**WORK ITEM**
Filter the lines below, copying only those with the string "Israël".

Transcribed page contents
⁂

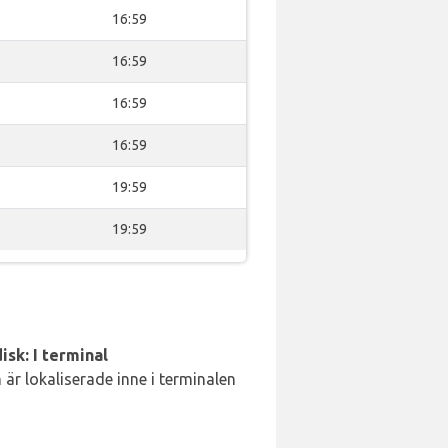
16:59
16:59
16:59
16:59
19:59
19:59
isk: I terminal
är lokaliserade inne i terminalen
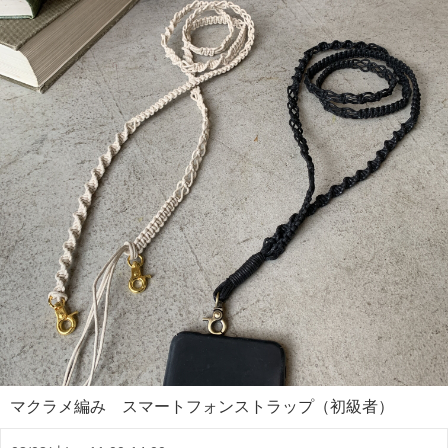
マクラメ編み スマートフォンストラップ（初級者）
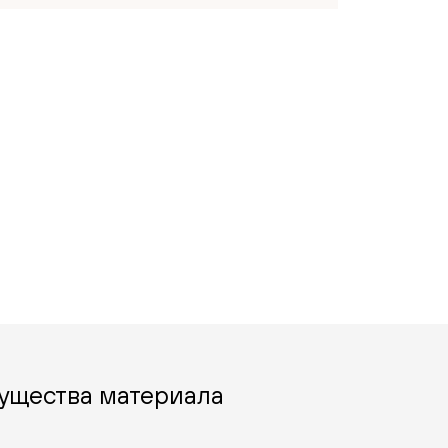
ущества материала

⁂

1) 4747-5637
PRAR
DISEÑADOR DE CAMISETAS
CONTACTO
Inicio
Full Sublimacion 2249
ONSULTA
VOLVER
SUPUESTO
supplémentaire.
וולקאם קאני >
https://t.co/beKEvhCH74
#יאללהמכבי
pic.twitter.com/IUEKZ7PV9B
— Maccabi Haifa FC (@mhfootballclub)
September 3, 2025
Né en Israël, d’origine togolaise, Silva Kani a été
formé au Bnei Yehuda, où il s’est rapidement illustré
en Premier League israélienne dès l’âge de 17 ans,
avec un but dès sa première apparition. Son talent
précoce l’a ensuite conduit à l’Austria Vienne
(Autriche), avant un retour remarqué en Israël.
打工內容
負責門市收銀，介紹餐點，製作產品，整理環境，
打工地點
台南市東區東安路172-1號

⁂

**RESPONSE AREA**
Né en Israël, d’origine togolaise, Silva Kani a été
(Autriche), avant un retour remarqué en Israël.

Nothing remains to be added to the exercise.